Although many observers see the court ruling as a blow to the concept of Internet neutrality and competition among network, application, service and content providers, the court did not rule on the legitimacy of the open Internet policy.

“In this case we must decide whether the Federal Communications Commission has authority to regulate an Internet service provider’s network management practices,” the ruling said. The commission acknowledged that it had no express statutory authority, but relied on a catch-all provision of the Communications Act giving it authority to make rules and regulations necessary to carry out its duties.

“The Commission may exercise this ‘ancillary’ authority only if it demonstrates that its action — here barring Comcast from interfering with its customers’ use of peer-to-peer networking applications — is ‘reasonably ancillary to the . . . effective performance of its statutorily mandated responsibilities’,” the court wrote in its decision. “The Commission has failed to make that showing.”

The ruling has little immediate impact for Comcast, which already had agreed to stop squelching peer-to-peer traffic from competing content providers and institute new management techniques by 2009, but it established limits on the commission’s authority in a communications technology that did not exist when current laws were written.

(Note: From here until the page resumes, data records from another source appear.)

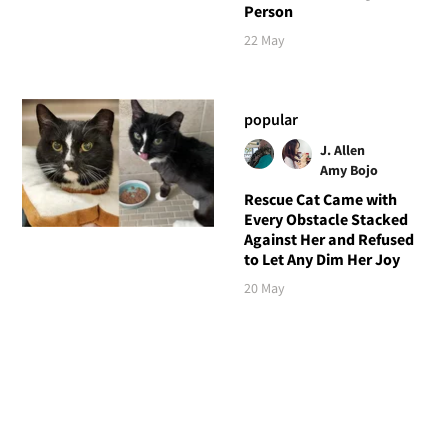
Person
22 May
popular
J. Allen
Amy Bojo
Rescue Cat Came with
Every Obstacle Stacked
Against Her and Refused
to Let Any Dim Her Joy
20 May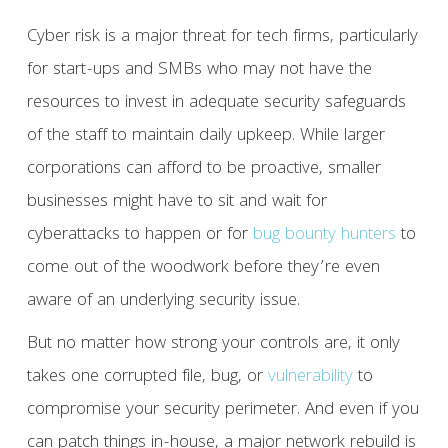
Cyber risk is a major threat for tech firms, particularly
for start-ups and SMBs who may not have the
resources to invest in adequate security safeguards
of the staff to maintain daily upkeep. While larger
corporations can afford to be proactive, smaller
businesses might have to sit and wait for
cyberattacks to happen or for
bug bounty hunters
to
come out of the woodwork before they’re even
aware of an underlying security issue.
But no matter how strong your controls are, it only
takes one corrupted file, bug, or
vulnerability
to
compromise your security perimeter. And even if you
can patch things in-house, a major network rebuild is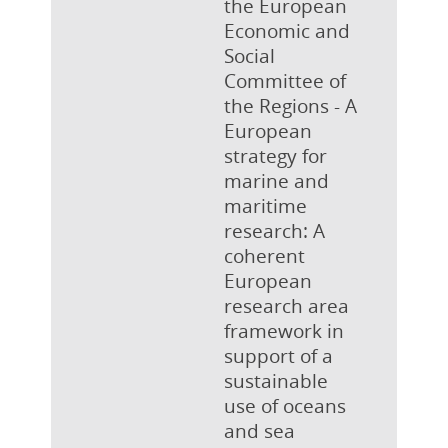
the European
Economic and
Social
Committee of
the Regions - A
European
strategy for
marine and
maritime
research: A
coherent
European
research area
framework in
support of a
sustainable
use of oceans
and sea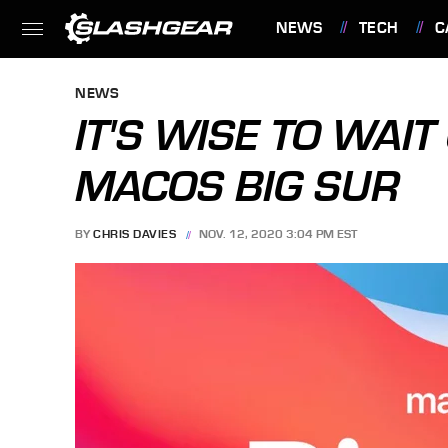
NEWS
TECH
C
FEATURES
NEWS
IT'S WISE TO WAI
MACOS BIG SUR
BY
CHRIS DAVIES
NOV. 12, 2020 3:04 PM EST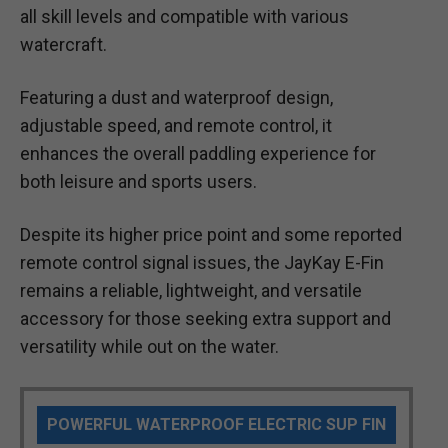
all skill levels and compatible with various
watercraft.
Featuring a dust and waterproof design,
adjustable speed, and remote control, it
enhances the overall paddling experience for
both leisure and sports users.
Despite its higher price point and some reported
remote control signal issues, the JayKay E-Fin
remains a reliable, lightweight, and versatile
accessory for those seeking extra support and
versatility while out on the water.
POWERFUL WATERPROOF ELECTRIC SUP FIN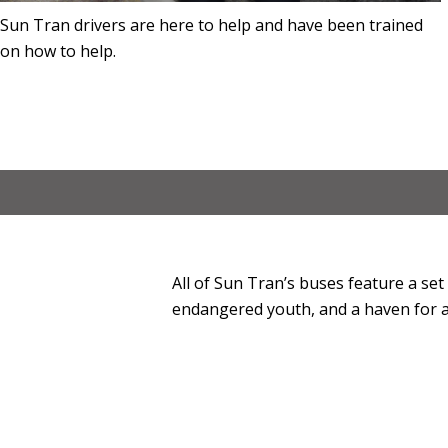
Sun Tran drivers are here to help and have been trained
on how to help.
All of Sun Tran’s buses feature a set
endangered youth, and a haven for a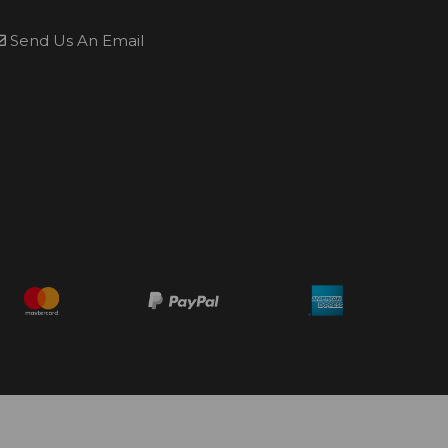
Send Us An Email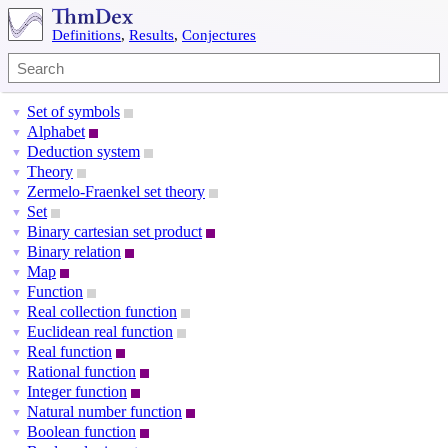
Definitions
,
Results
,
Conjectures
Set of symbols
▼
Alphabet
▼
Deduction system
▼
Theory
▼
Zermelo-Fraenkel set theory
▼
Set
▼
Binary cartesian set product
▼
Binary relation
▼
Map
▼
Function
▼
Real collection function
▼
Euclidean real function
▼
Real function
▼
Rational function
▼
Integer function
▼
Natural number function
▼
Boolean function
▼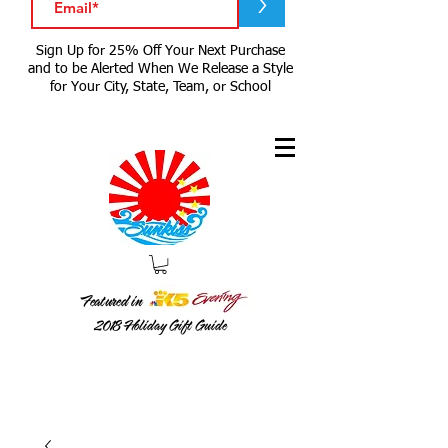
>
Sign Up for 25% Off Your Next Purchase
and to be Alerted When We Release a Style
for Your City, State, Team, or School
Featured in
2018
Holiday Gift Guide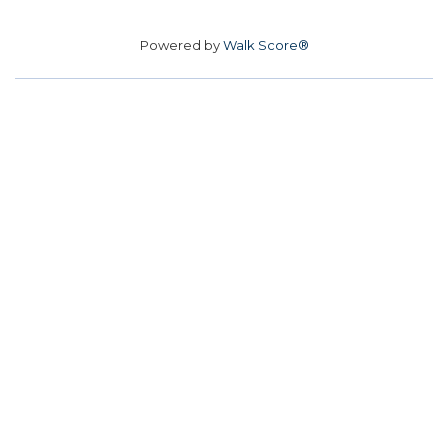
Powered by
Walk Score®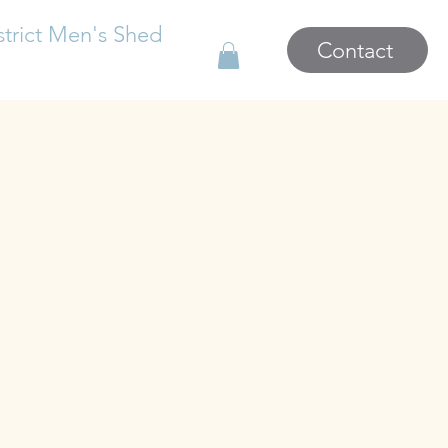
strict Men's Shed
Contact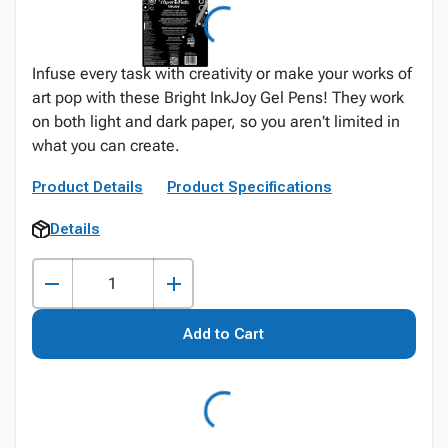
Infuse every task with creativity or make your works of
art pop with these Bright InkJoy Gel Pens! They work
on both light and dark paper, so you aren't limited in
what you can create.
Product Details
Product Specifications
Details
Add to Cart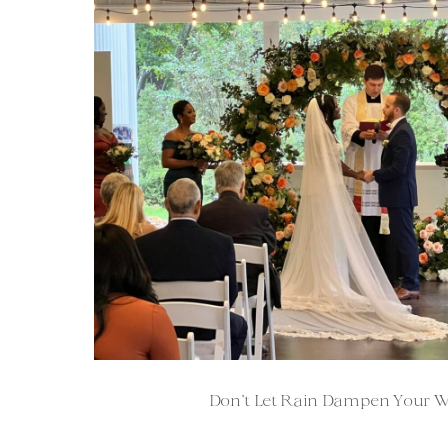
Don’t Let Rain Dampen Your 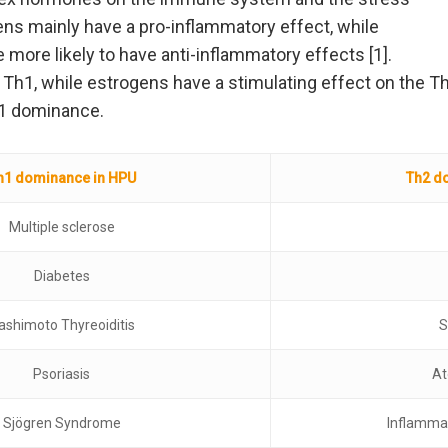
ens mainly have a pro-inflammatory effect, while
more likely to have anti-inflammatory effects [1].
Th1, while estrogens have a stimulating effect on the T
h1 dominance.
h1 dominance in HPU
Th2 d
Multiple sclerose
Diabetes
ashimoto Thyreoiditis
S
Psoriasis
At
Sjögren Syndrome
Inflamma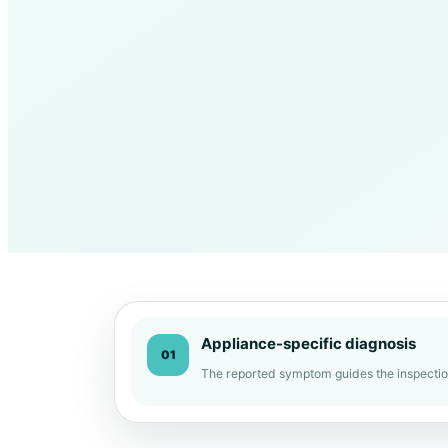
Appliance-specific diagnosis
01
The reported symptom guides the inspectio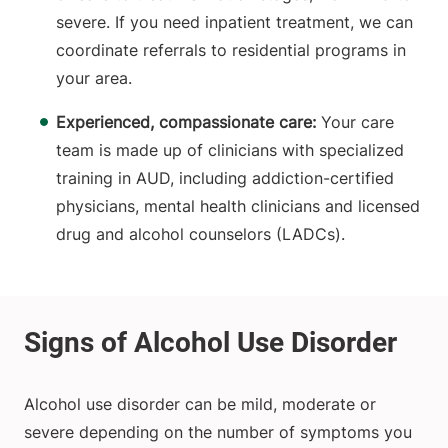
severe. If you need inpatient treatment, we can
coordinate referrals to residential programs in
your area.
Experienced, compassionate care:
Your care
team is made up of clinicians with specialized
training in AUD, including addiction-certified
physicians, mental health clinicians and licensed
drug and alcohol counselors (LADCs).
Alcohol use disorder can be mild, moderate or
severe depending on the number of symptoms you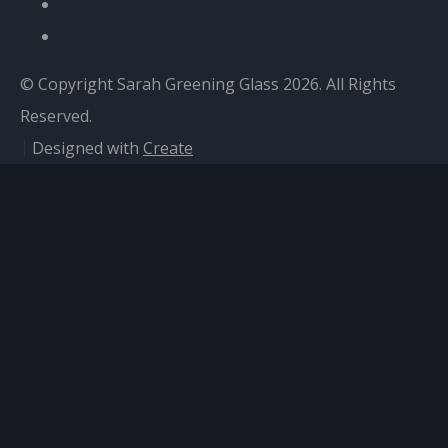
© Copyright Sarah Greening Glass 2026. All Rights
Reserved.
Designed with
Create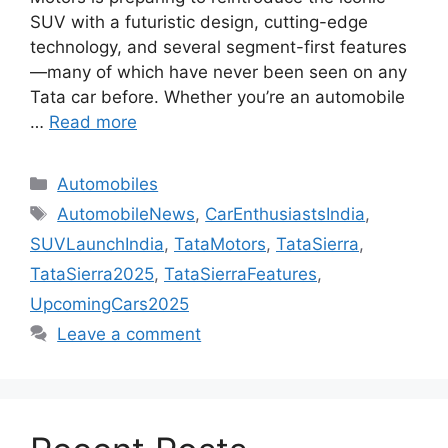
SUV with a futuristic design, cutting-edge
technology, and several segment-first features
—many of which have never been seen on any
Tata car before. Whether you’re an automobile
…
Read more
Categories
Automobiles
Tags
AutomobileNews
,
CarEnthusiastsIndia
,
SUVLaunchIndia
,
TataMotors
,
TataSierra
,
TataSierra2025
,
TataSierraFeatures
,
UpcomingCars2025
Leave a comment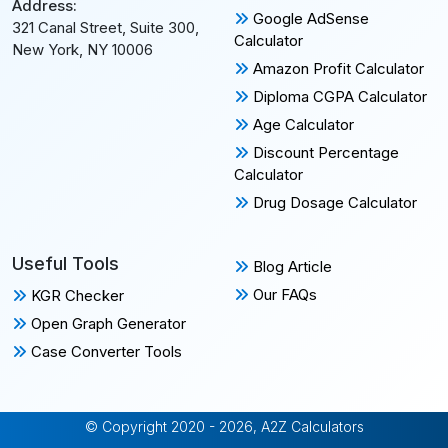
Address:
Google AdSense
321 Canal Street, Suite 300,
Calculator
New York, NY 10006
Amazon Profit Calculator
Diploma CGPA Calculator
Age Calculator
Discount Percentage
Calculator
Drug Dosage Calculator
Useful Tools
Blog Article
Our FAQs
KGR Checker
Open Graph Generator
Case Converter Tools
© Copyright 2020 - 2026, A2Z Calculators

Although the courts have recognized the commission’s authority to impose some regulation on Internet service providers, the FCC does not have blanket authority, the ruling declared.

Schlick called the ruling important. “It undermines the legal approach the FCC adopted in 2005 to fulfill its statutory duty of being the cop-on-the-beat for 21st century communications networks,” he wrote.

But he said the commission still has a role to play in the Internet. “The court did not adopt the view that the commission lacks authority to protect the openness of the Internet,” he wrote. Congress also has affirmed that role in last year’s Reinvestment and Recovery Act, in which it required the FCC to develop a national plan for ensuring broadband access all Americans.

Many elements of the plan involve matters over which the commission has the “express statutory delegation of authority” that the court requires, Schlick said. These include projects such as making spectrum available for broadband, improving the efficiency of wireless systems, bolstering the use of broadband in schools, improving coordination with Native American governments to promote broadband, collecting better data on broadband performance, supporting competition and innovation in smart video devices, and developing common standards for public safety networks.